Tuesday, November 30, 2010

Not Written In Stone

When I wrote this post I copied the pages of word lists the author had supplied, cut out each word, and put all 208 of them in a jar. Today I reached in an pulled one out. I've said for nearly 30 years that give me a topic and I can write on it. That might be the only remnant of my journalism training.

Our professor would give us something to write about and it didn't matter if we knew anything about it or not, the assignment still had to be handed in. He was not above giving it back either, and telling us to do the whole thing over again, if it didn't come up to snuff. One time I did an interview which involved taking a bus to the outer skirts of the city only to find the man who I needed to interview very uncooperative. That assignment was handed back to me to redo. The man refused when I showed up the second time.

At any rate my word phrase today is locked doors. When I unfolded the piece of paper and saw those words an image flashed through my mind. I was six years old and had broken my arm. I was wearing a short sleeved knit red shirt. Funny what we remember. I was sent to my room to change shirts before I went to the hospital. No one helped me. My arm was broken up near my shoulder and I felt a little sick to my stomach as I tried to figure out how to get my arm out of one shirt and into another. I felt so alone and confused to be alone. I didn't know I could ask for help and no one offered. It took me 40 more years to learn it's okay to ask for help. Childhood messages are not written in stone. They can be rewritten.

At the hospital a nurse with a kind face gave me a gown and put me in a change room. She had blonde hair and a beautiful smile. She was the first one who I felt some sympathy from. Somehow I got locked in that little cubicle. Somehow she got me out. She put me in a wheel chair and took me to the x ray room. If I shut my eyes I can see myself laying on that cold steel table with just a gown on. The room seemed so big and I felt so small.

They were unable to cast my arm because of where the break was so I came home with my arm in a sling. The next day one of my classmates couldn't stop laughing when I told him I'd fallen off a three foot fence and broken my arm. I was sure my grade one teacher would excuse me from penmanship that day. No such luck.

For the last 40+ years whenever I find myself in a little cubicle I momentarily panic that I'm going to get locked in with no way out.
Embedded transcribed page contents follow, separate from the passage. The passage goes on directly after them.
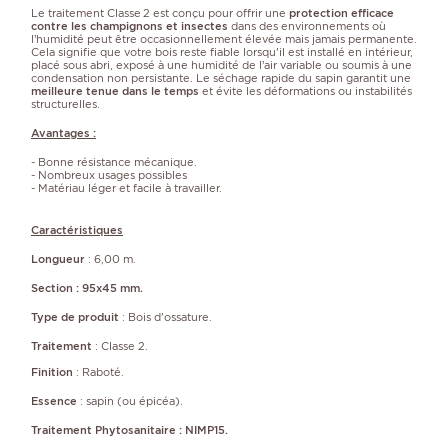
Le traitement Classe 2 est conçu pour offrir une
protection efficace
contre les champignons et insectes
dans des environnements où
l’humidité peut être occasionnellement élevée mais jamais permanente.
Cela signifie que votre bois reste fiable lorsqu'il est installé en intérieur,
placé sous abri, exposé à une humidité de l’air variable ou soumis à une
condensation non persistante. Le séchage rapide du sapin garantit une
meilleure tenue dans le temps
et évite les déformations ou instabilités
structurelles.
Avantages :
- Bonne résistance mécanique.
- Nombreux usages possibles
- Matériau léger et facile à travailler.
Caractéristiques
Longueur
: 6,00 m.
Section : 95x45 mm.
Type de produit
: Bois d'ossature.
Traitement
: Classe 2.
Finition
: Raboté.
Essence
: sapin (ou épicéa).
Traitement Phytosanitaire : NIMP15.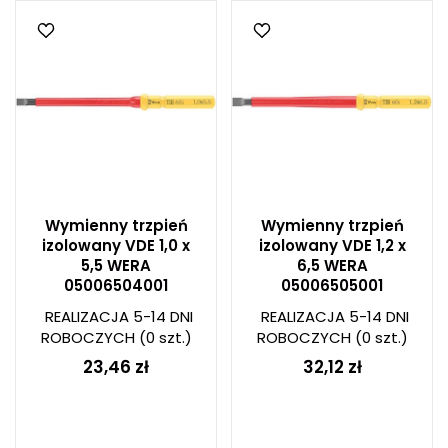
Wymienny trzpień
Wymienny trzpień
izolowany VDE 1,0 x
izolowany VDE 1,2 x
5,5 WERA
6,5 WERA
05006504001
05006505001
REALIZACJA 5-14 DNI
REALIZACJA 5-14 DNI
ROBOCZYCH
(0 szt.)
ROBOCZYCH
(0 szt.)
23,46 zł
32,12 zł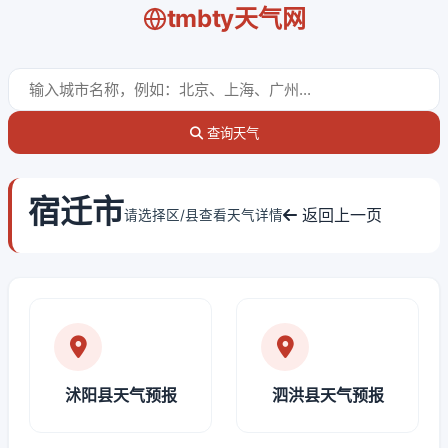
tmbty天气网
查询天气
宿迁市
返回上一页
请选择区/县查看天气详情
沭阳县天气预报
泗洪县天气预报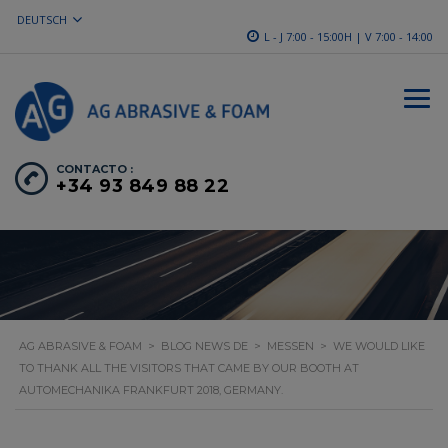
DEUTSCH
L - J 7:00 - 15:00H | V 7:00 - 14:00
CONTACTO :
+34 93 849 88 22
AG ABRASIVE & FOAM
>
BLOG NEWS DE
>
MESSEN
>
WE WOULD LIKE
TO THANK ALL THE VISITORS THAT CAME BY OUR BOOTH AT
AUTOMECHANIKA FRANKFURT 2018, GERMANY.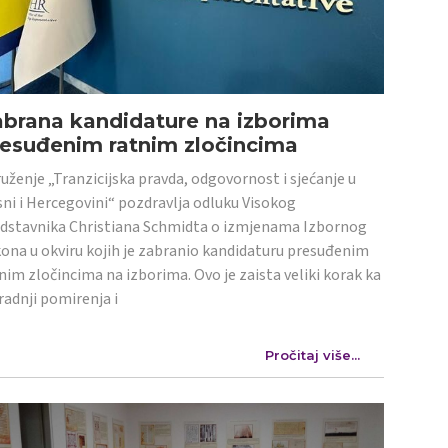
abrana kandidature na izborima
resuđenim ratnim zločincima
uženje „Tranzicijska pravda, odgovornost i sjećanje u
ni i Hercegovini“ pozdravlja odluku Visokog
dstavnika Christiana Schmidta o izmjenama Izbornog
ona u okviru kojih je zabranio kandidaturu presuđenim
nim zločincima na izborima. Ovo je zaista veliki korak ka
radnji pomirenja i
Pročitaj više...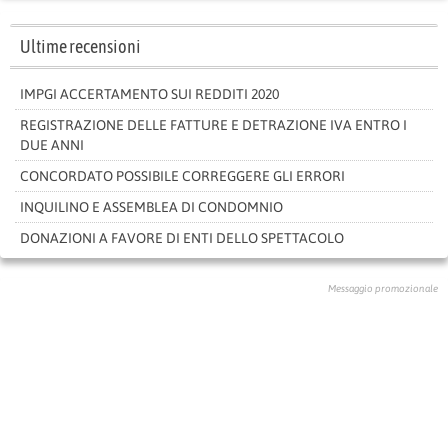
Ultime recensioni
IMPGI ACCERTAMENTO SUI REDDITI 2020
REGISTRAZIONE DELLE FATTURE E DETRAZIONE IVA ENTRO I
DUE ANNI
CONCORDATO POSSIBILE CORREGGERE GLI ERRORI
INQUILINO E ASSEMBLEA DI CONDOMNIO
DONAZIONI A FAVORE DI ENTI DELLO SPETTACOLO
Messaggio promozionale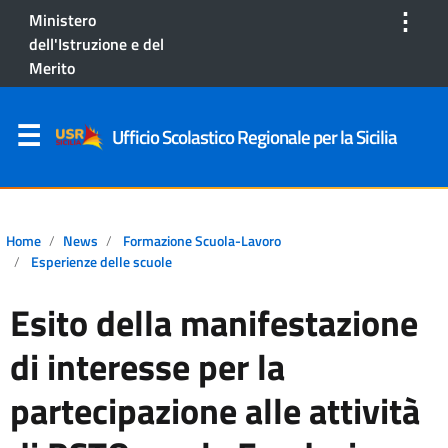
⋮
Ministero
dell'Istruzione e del
Merito
Ufficio Scolastico Regionale per la Sicilia
Home
News
Formazione Scuola-Lavoro
Esperienze delle scuole
Esito della manifestazione
di interesse per la
partecipazione alle attività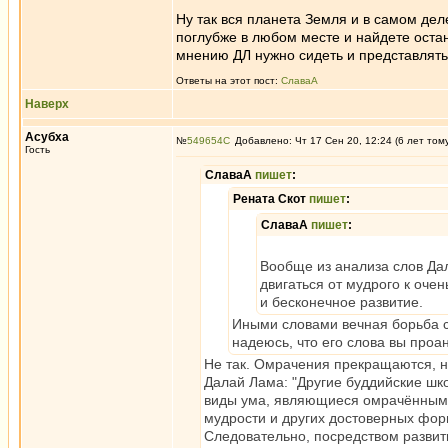
Ну так вся планета Земля и в самом дел
поглубже в любом месте и найдете остан
мнению ДЛ нужно сидеть и представлять,
Ответы на этот пост:
СлаваА
Наверх
Асубха
№
549654
Добавлено: Чт 17 Сен 20, 12:24 (6 лет том
Гость
СлаваА
пишет
:
Рената Скот
пишет
:
СлаваА
пишет
:
Вообще из анализа слов Дал
двигаться от мудрого к очен
и бесконечное развитие.
Иными словами вечная борьба 
надеюсь, что его слова вы проа
Не так. Омрачения прекращаются, н
Далай Лама: "Другие буддийские шк
виды ума, являющиеся омрачёнными,
мудрости и других достоверных фор
Следовательно, посредством развит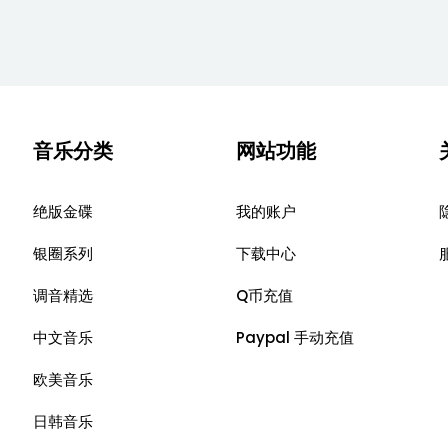
音乐分类
网站功能
绝版金碟
我的账户
银圈系列
下载中心
调音精选
Q币充值
中文音乐
Paypal 手动充值
欧美音乐
日韩音乐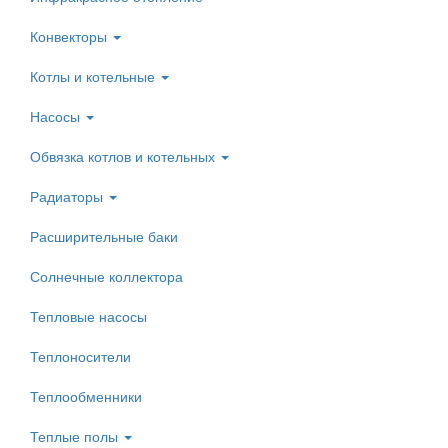
Конвекторы
Котлы и котельные
Насосы
Обвязка котлов и котельных
Радиаторы
Расширительные баки
Солнечные коллектора
Тепловые насосы
Теплоносители
Теплообменники
Теплые полы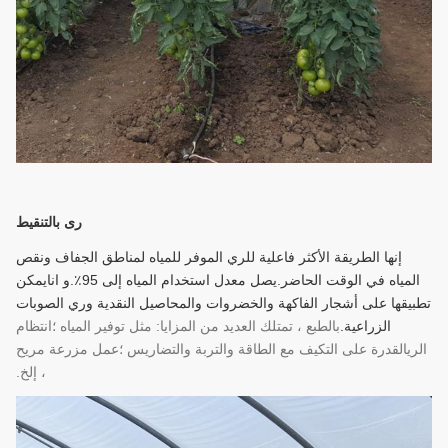
رى بالتنقيط
إنها الطريقة الأكثر فاعلية للري الموفر للمياه لمناطق الجفاف ونقص
المياه في الوقت الحاضر.يصل معدل استخدام المياه إلى 95٪.
و انا
يمكن
تطبيقها على أشجار الفاكهة والخضروات والمحاصيل النقدية وري الصوبات
الزراعية.
بالطبع ، تمتلك العديد من المزايا: مثل توفير المياه ؛انتظام
الريالقدرة على التكيف مع الطاقة والتربة والتضاريس ؛عمل مزرعة مريح
، إلخ.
Then I remember that I have a voice and can ask for help if I need it.


Photo Credit

4 comments:

Trish said...

"I didn't know I could ask for help and no one offered. It took me 40 more years to learn it's okay to ask for help."

It's like you pulled that right out of my head today. Thanks for this post!

Black Pete said...

Yes.

Daisy said...

Can't imagine leaving a little 6 year old with a broken wing to fend for herself like that. Poor little one.

Looking forward to what else you might pull outa that jar!

Mich

annie said...

What a powerful post, Hope! Thank you so much for sharing.